What is being asked: Filter these entries, keeping only lines that hold the word "data".

Input records:

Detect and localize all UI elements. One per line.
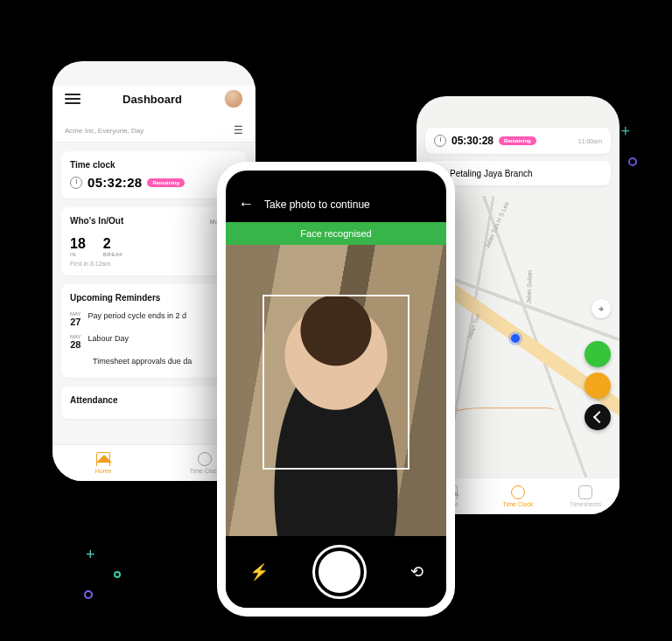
map-time: 05:30:28	[452, 135, 494, 147]
break-label: BREAK	[103, 252, 123, 257]
avatar[interactable]	[224, 89, 243, 108]
reminder-item[interactable]: Timesheet approvals due da	[70, 353, 238, 369]
decor-plus-icon: +	[86, 546, 95, 564]
camera-title: Take photo to continue	[264, 199, 370, 211]
camera-viewfinder	[226, 245, 446, 536]
menu-icon[interactable]	[65, 94, 80, 104]
reminder-text: Labour Day	[88, 334, 130, 343]
clock-out-button[interactable]	[584, 404, 611, 430]
road-label: Jalan Tun	[466, 313, 481, 340]
timeclock-title: Time clock	[70, 160, 238, 170]
recenter-button[interactable]: ⌖	[592, 299, 611, 318]
branch-name: Petaling Jaya Branch	[450, 169, 533, 178]
tab-timesheets[interactable]: Timesheets	[552, 478, 620, 514]
in-label: IN	[70, 252, 76, 257]
reminder-day: 27	[70, 317, 80, 327]
reminder-text: Timesheet approvals due da	[93, 357, 192, 366]
decor-plus-icon: +	[620, 122, 630, 141]
reminder-text: Pay period cycle ends in 2 d	[88, 311, 187, 320]
reminders-title: Upcoming Reminders	[70, 293, 238, 303]
clock-icon	[70, 177, 82, 189]
in-count: 18	[70, 236, 86, 252]
tab-time-clock[interactable]: Time Clock	[484, 478, 551, 514]
clock-in-button[interactable]	[584, 341, 611, 367]
map-timeclock-card[interactable]: 05:30:28 Remaining 11:00am	[425, 128, 611, 154]
filter-summary[interactable]: Acme Inc, Everyone, Day	[65, 127, 144, 135]
decor-circle-icon	[114, 571, 121, 578]
road-label: Jalan Sultan	[526, 270, 533, 304]
tab-home[interactable]: Home	[52, 445, 154, 481]
shutter-button[interactable]	[315, 547, 364, 596]
face-frame	[262, 295, 410, 470]
timesheet-icon	[578, 485, 592, 499]
current-location-dot	[511, 334, 520, 343]
break-button[interactable]	[584, 373, 611, 399]
stopwatch-icon	[198, 452, 212, 466]
face-recognised-banner: Face recognised	[226, 222, 446, 245]
switch-camera-icon[interactable]: ⟲	[410, 562, 424, 582]
flash-icon[interactable]: ⚡	[249, 562, 269, 582]
home-icon	[96, 452, 110, 466]
tab-label: Home	[95, 468, 112, 474]
map-out-time: 11:00am	[578, 138, 602, 144]
back-arrow-icon[interactable]: ←	[238, 195, 254, 213]
phone-camera: ← Take photo to continue Face recognised…	[217, 162, 455, 617]
page-title: Dashboard	[122, 93, 182, 106]
whos-footer: First in 8:12am	[70, 261, 238, 267]
reminder-item[interactable]: MAY27 Pay period cycle ends in 2 d	[70, 308, 238, 331]
stopwatch-icon	[511, 485, 525, 499]
attendance-title: Attendance	[70, 395, 238, 405]
map-time-badge: Remaining	[499, 136, 536, 145]
break-count: 2	[103, 236, 111, 252]
road-label: Jalan Tun H S Lee	[484, 200, 510, 248]
tab-label: Time Clock	[503, 501, 534, 507]
decor-circle-icon	[628, 157, 637, 166]
phone-notch	[278, 171, 393, 193]
reminder-item[interactable]: MAY28 Labour Day	[70, 331, 238, 353]
decor-circle-icon	[84, 590, 93, 599]
timeclock-value: 05:32:28	[88, 175, 142, 190]
camera-controls: ⚡ ⟲	[226, 536, 446, 608]
tab-label: Time Clock	[190, 468, 220, 474]
filter-icon[interactable]: ☰	[234, 124, 243, 136]
timeclock-badge: Remaining	[147, 178, 185, 187]
tab-label: Timesheets	[570, 501, 601, 507]
clock-icon	[434, 135, 446, 147]
reminder-day: 28	[70, 339, 80, 350]
whos-title: Who's In/Out	[70, 216, 123, 226]
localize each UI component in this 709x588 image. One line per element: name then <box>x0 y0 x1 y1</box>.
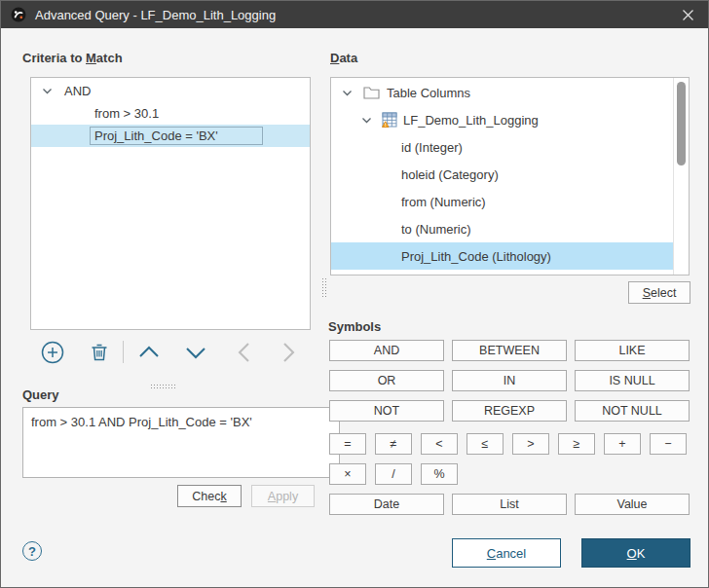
tree-node-column-selected[interactable]: Proj_Lith_Code (Lithology) <box>331 242 674 270</box>
horizontal-splitter-handle[interactable] <box>150 384 177 390</box>
select-button[interactable]: Select <box>628 281 690 304</box>
date-button[interactable]: Date <box>329 494 444 515</box>
tree-node-table[interactable]: LF_Demo_Lith_Logging <box>331 106 674 133</box>
symbol-in-button[interactable]: IN <box>452 370 567 391</box>
cancel-button[interactable]: Cancel <box>452 538 561 568</box>
vertical-scrollbar[interactable] <box>673 78 689 275</box>
move-up-button[interactable] <box>136 340 162 365</box>
move-down-button[interactable] <box>183 340 208 365</box>
operator-divide-button[interactable]: / <box>375 463 412 485</box>
delete-criteria-button[interactable] <box>87 340 112 365</box>
window-title: Advanced Query - LF_Demo_Lith_Logging <box>35 8 276 22</box>
symbol-and-button[interactable]: AND <box>329 340 444 361</box>
folder-icon <box>363 86 380 99</box>
move-left-button-disabled[interactable] <box>232 340 257 365</box>
list-button[interactable]: List <box>452 494 567 515</box>
tree-node-column[interactable]: id (Integer) <box>331 133 674 161</box>
tree-node-column[interactable]: from (Numeric) <box>331 188 674 215</box>
vertical-splitter-handle[interactable] <box>321 277 327 299</box>
tree-node-column[interactable]: holeid (Category) <box>331 161 674 188</box>
trash-icon <box>87 340 112 365</box>
chevron-down-icon[interactable] <box>341 87 354 99</box>
operator-equals-button[interactable]: = <box>329 433 366 455</box>
ok-button[interactable]: OK <box>581 538 690 568</box>
operator-greaterthan-button[interactable]: > <box>512 433 549 455</box>
symbol-isnull-button[interactable]: IS NULL <box>575 370 690 391</box>
move-right-button-disabled[interactable] <box>276 340 301 365</box>
criteria-node-and[interactable]: AND <box>31 80 310 102</box>
operator-modulo-button[interactable]: % <box>421 463 458 485</box>
add-icon <box>40 340 65 365</box>
operator-notequal-button[interactable]: ≠ <box>375 433 412 455</box>
symbol-not-button[interactable]: NOT <box>329 400 444 422</box>
operator-lessequal-button[interactable]: ≤ <box>466 433 504 455</box>
app-logo-icon <box>11 7 26 22</box>
operator-greaterequal-button[interactable]: ≥ <box>558 433 595 455</box>
symbol-notnull-button[interactable]: NOT NULL <box>575 400 690 422</box>
criteria-node-from[interactable]: from > 30.1 <box>31 102 310 125</box>
symbol-regexp-button[interactable]: REGEXP <box>452 400 567 422</box>
symbol-or-button[interactable]: OR <box>329 370 444 391</box>
data-tree[interactable]: Table Columns LF_Demo_Lith_Logging id (I… <box>330 77 690 276</box>
chevron-right-icon <box>276 340 301 365</box>
data-label: Data <box>330 51 357 65</box>
tree-node-column[interactable]: to (Numeric) <box>331 215 674 242</box>
chevron-up-icon <box>136 340 162 365</box>
symbols-label: Symbols <box>328 319 381 334</box>
operator-multiply-button[interactable]: × <box>329 463 366 485</box>
operator-plus-button[interactable]: + <box>604 433 641 455</box>
table-icon <box>382 112 397 128</box>
scrollbar-thumb[interactable] <box>677 82 686 165</box>
chevron-down-icon[interactable] <box>360 114 373 127</box>
criteria-tree[interactable]: AND from > 30.1 Proj_Lith_Code = 'BX' <box>30 77 311 330</box>
chevron-down-icon[interactable] <box>41 85 54 97</box>
title-bar: Advanced Query - LF_Demo_Lith_Logging <box>1 1 708 28</box>
criteria-node-selected[interactable]: Proj_Lith_Code = 'BX' <box>31 125 310 147</box>
help-icon: ? <box>28 544 36 559</box>
toolbar-separator <box>123 341 124 363</box>
advanced-query-dialog: Advanced Query - LF_Demo_Lith_Logging Cr… <box>0 0 709 588</box>
symbol-like-button[interactable]: LIKE <box>575 340 690 361</box>
tree-node-table-columns[interactable]: Table Columns <box>331 79 674 106</box>
criteria-label: Criteria to Match <box>22 51 123 65</box>
query-label: Query <box>22 387 59 402</box>
operator-minus-button[interactable]: − <box>650 433 687 455</box>
apply-button-disabled[interactable]: Apply <box>251 485 315 507</box>
help-button[interactable]: ? <box>22 541 42 561</box>
value-button[interactable]: Value <box>575 494 690 515</box>
chevron-left-icon <box>232 340 257 365</box>
add-criteria-button[interactable] <box>40 340 65 365</box>
query-text-area[interactable]: from > 30.1 AND Proj_Lith_Code = 'BX' <box>22 407 340 478</box>
symbol-between-button[interactable]: BETWEEN <box>452 340 567 361</box>
operator-lessthan-button[interactable]: < <box>421 433 458 455</box>
chevron-down-icon <box>183 340 208 365</box>
close-button[interactable] <box>671 1 704 28</box>
check-button[interactable]: Check <box>177 485 242 507</box>
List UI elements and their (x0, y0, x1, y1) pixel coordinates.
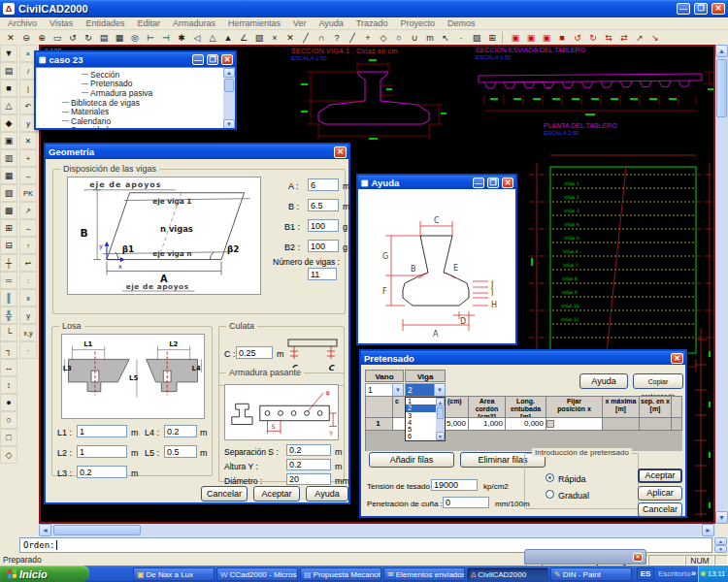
caso-scroll-up[interactable]: ▲ (223, 68, 235, 78)
command-spinner[interactable]: ▲ ▼ (714, 537, 727, 553)
toolbar-icon[interactable]: ◇ (376, 30, 391, 45)
fijar-checkbox[interactable] (546, 420, 554, 428)
geometria-close-button[interactable]: ✕ (334, 146, 347, 158)
taskbar-task[interactable]: ▣De Nax a Lux (133, 567, 215, 581)
start-button[interactable]: Inicio (0, 566, 89, 582)
caso-minimize-button[interactable]: — (192, 54, 204, 65)
side-tool-icon[interactable]: ▦ (0, 167, 17, 184)
toolbar-icon[interactable]: ○ (391, 30, 407, 45)
tree-item[interactable]: Sección (82, 70, 223, 80)
toolbar-icon-red[interactable]: ⇆ (601, 30, 616, 45)
side-tool-icon-b[interactable]: → (19, 167, 37, 184)
hscroll-thumb[interactable] (53, 525, 141, 535)
toolbar-icon[interactable]: ∠ (236, 30, 251, 45)
row-cell[interactable]: 1,000 (469, 418, 506, 431)
toolbar-icon[interactable]: ↺ (65, 30, 81, 45)
toolbar-icon-red[interactable]: ▣ (539, 30, 554, 45)
altura-input[interactable] (286, 459, 331, 470)
menu-item[interactable]: Vistas (50, 18, 73, 28)
ayuda-restore-button[interactable]: ❐ (487, 178, 499, 188)
viga-combobox[interactable]: 2 ▼ (405, 383, 446, 397)
side-tool-icon-b[interactable]: x,y (19, 324, 37, 341)
background-window-titlebar[interactable]: ✕ (524, 549, 646, 565)
canvas-vscrollbar[interactable]: ▲ ▼ (715, 45, 728, 524)
scroll-down-arrow[interactable]: ▼ (715, 511, 728, 524)
toolbar-icon-red[interactable]: ↗ (632, 30, 647, 45)
side-tool-icon[interactable]: ▤ (0, 62, 17, 80)
l1-input[interactable] (77, 425, 127, 437)
side-tool-icon[interactable]: ⊟ (0, 237, 17, 254)
side-tool-icon[interactable]: □ (0, 429, 17, 446)
menu-item[interactable]: Archivo (8, 18, 37, 28)
vano-dropdown-arrow[interactable]: ▼ (392, 384, 403, 396)
toolbar-icon-red[interactable]: ↺ (570, 30, 585, 45)
menu-item[interactable]: Trazado (356, 18, 388, 28)
toolbar-icon[interactable]: ↖ (438, 30, 453, 45)
tree-item[interactable]: Calendario (62, 116, 223, 126)
field-b-input[interactable] (308, 199, 339, 211)
side-tool-icon[interactable]: ▼ (0, 45, 17, 62)
toolbar-icon[interactable]: ✕ (3, 30, 18, 45)
culata-c-input[interactable] (236, 346, 273, 359)
side-tool-icon[interactable]: ◇ (0, 446, 17, 464)
toolbar-icon[interactable]: ⊞ (484, 30, 500, 45)
toolbar-icon[interactable]: ∩ (314, 30, 329, 45)
viga-list-scrollbar[interactable]: ▲ ▼ (436, 398, 445, 440)
toolbar-icon[interactable]: ⊢ (143, 30, 158, 45)
toolbar-icon[interactable]: ✱ (174, 30, 189, 45)
side-tool-icon[interactable]: ● (0, 394, 17, 411)
taskbar-task[interactable]: ✉Elementos enviados -... (383, 567, 465, 581)
geometria-ok-button[interactable]: Aceptar (253, 486, 300, 501)
toolbar-icon[interactable]: ▤ (96, 30, 112, 45)
side-tool-icon[interactable]: ▣ (0, 132, 17, 149)
language-indicator[interactable]: ES (637, 567, 654, 580)
penetracion-input[interactable] (443, 497, 489, 508)
toolbar-icon-red[interactable]: ▣ (508, 30, 523, 45)
side-tool-icon-b[interactable]: ↑ (19, 237, 37, 254)
vano-combobox[interactable]: 1 ▼ (365, 383, 404, 397)
viga-list-up[interactable]: ▲ (436, 398, 445, 406)
row-cell-fijar[interactable] (546, 418, 603, 431)
caso-scrollbar[interactable]: ▲ ▼ (223, 68, 235, 128)
toolbar-icon[interactable]: · (453, 30, 469, 45)
caso-close-button[interactable]: ✕ (221, 54, 233, 65)
field-a-input[interactable] (308, 178, 339, 191)
toolbar-icon[interactable]: ▨ (469, 30, 484, 45)
tree-item[interactable]: Seguridad (62, 126, 223, 129)
toolbar-icon[interactable]: ▧ (251, 30, 267, 45)
minimize-button[interactable]: — (677, 3, 690, 15)
viga-dropdown-arrow[interactable]: ▼ (434, 384, 445, 396)
anadir-filas-button[interactable]: Añadir filas (369, 452, 454, 468)
tray-icon[interactable] (701, 571, 706, 576)
field-b1-input[interactable] (308, 219, 339, 232)
menu-item[interactable]: Demos (447, 18, 476, 28)
taskbar-task-active[interactable]: ΔCivilCAD2000 (467, 567, 548, 581)
ayuda-minimize-button[interactable]: — (473, 178, 484, 188)
toolbar-icon[interactable]: ╱ (298, 30, 314, 45)
tree-item[interactable]: Armadura pasiva (82, 88, 223, 98)
menu-item[interactable]: Entidades (85, 18, 124, 28)
l2-input[interactable] (77, 445, 127, 458)
side-tool-icon[interactable]: ○ (0, 411, 17, 429)
taskbar-task[interactable]: ▤Propuesta Mecanotu... (300, 567, 381, 581)
side-tool-icon-b[interactable]: + (19, 149, 37, 167)
rapida-radio[interactable] (546, 473, 554, 482)
row-cell[interactable]: 0,000 (506, 418, 546, 431)
tension-input[interactable] (431, 479, 478, 491)
desktop-toolbar-label[interactable]: Escritorio (658, 569, 690, 578)
pretensado-ok-button[interactable]: Aceptar (638, 469, 682, 483)
pretensado-cancel-button[interactable]: Cancelar (638, 502, 682, 517)
l5-input[interactable] (164, 445, 197, 458)
side-tool-icon[interactable]: ■ (0, 80, 17, 97)
viga-list-down[interactable]: ▼ (436, 432, 445, 440)
field-b2-input[interactable] (308, 240, 339, 252)
side-tool-icon-b[interactable]: : (19, 272, 37, 289)
toolbar-icon-red[interactable]: ↻ (585, 30, 601, 45)
side-tool-icon-b[interactable]: → (19, 219, 37, 237)
close-button[interactable]: ✕ (711, 3, 725, 15)
side-tool-icon[interactable]: △ (0, 97, 17, 114)
copiar-pretensado-button[interactable]: Copiar pretensado (633, 373, 683, 389)
tree-item[interactable]: Pretensado (82, 80, 223, 89)
caso-restore-button[interactable]: ❐ (207, 54, 218, 65)
side-tool-icon[interactable]: ↕ (0, 376, 17, 394)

Solution:
data-tree[interactable]: Table Columns LF_Demo_Lith_Logging id (I… <box>330 77 690 276</box>
data-label: Data <box>330 51 357 65</box>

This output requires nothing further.